Densho Digital Archive
Manzanar National Historic Site Collection
Title: Sue Kunitomi Embrey
Narrator: Sue Kunitomi Embrey
Interviewer: John Allen
Location:
Date: November 6, 2002
Densho ID: denshovh-esue-02-0016

<Begin Segment 16>

JA: At what point were people allowed to leave camp?

SE: Well, originally the people who were allowed to leave camp were those who went out on short-term furlough to harvest crops, to go to another camp if someone, a relative was ill and they had to go visit, or if a woman was engaged to a soldier and a soldier was in an area outside of the coast, they were allowed to leave to get married. And then after the "loyalty oath" program was instituted, then people who had answered 'yes-yes' were considered the ones who were being relocated.

[Interruption]

JA: If you would just back up to where you were saying, after the "loyalty oaths," the people who said 'yes-yes,' what happened?

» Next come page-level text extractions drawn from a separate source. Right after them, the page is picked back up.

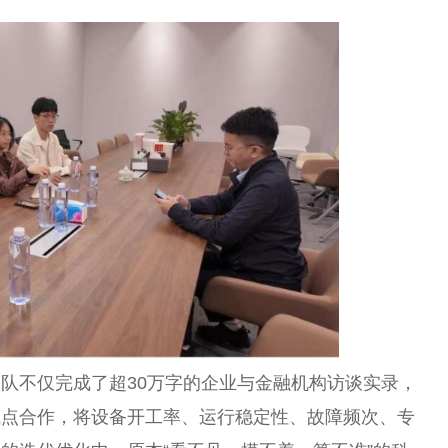
队不仅完成了超30万字的企业与金融机构访谈实录，
试点合作，将设备开工率、运行稳定性、故障频次、专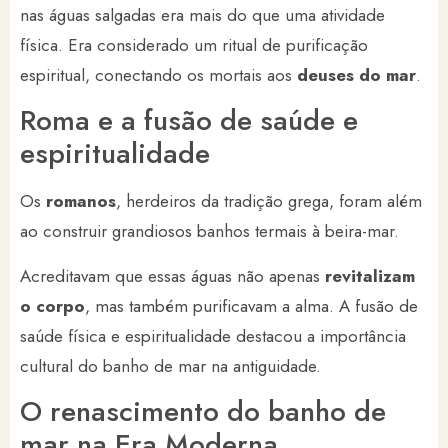
nas águas salgadas era mais do que uma atividade
física. Era considerado um ritual de purificação
espiritual, conectando os mortais aos
deuses do mar
.
Roma e a fusão de saúde e
espiritualidade
Os
romanos
, herdeiros da tradição grega, foram além
ao construir grandiosos banhos termais à beira-mar.
Acreditavam que essas águas não apenas
revitalizam
o corpo
, mas também purificavam a alma. A fusão de
saúde física e espiritualidade destacou a importância
cultural do banho de mar na antiguidade.
O renascimento do banho de
mar na Era Moderna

SE: After the "loyalty oath" was collected and people who had answered 'yes-yes' were considered loyal enough to go out, people started to leave. The government office, the War Relocation Authority, started to open up offices on the West Coast and on the, not too far east but around the Midwest, to get businesses to hire Japanese Americans, and they got the assistance of the Quakers and the Baptist church groups to help find housing and jobs for everyone. And so the movement to relocate people started early in '43, and the students who wanted to go to school also were able to leave, and women who were getting, wanted to get married to soldiers outside the area were able to leave to get married. So, it was a very slow effort but it started early, and the government I think was beginning to feel the economic pinch of having to take care of so many people when they could have been using the money for the war effort.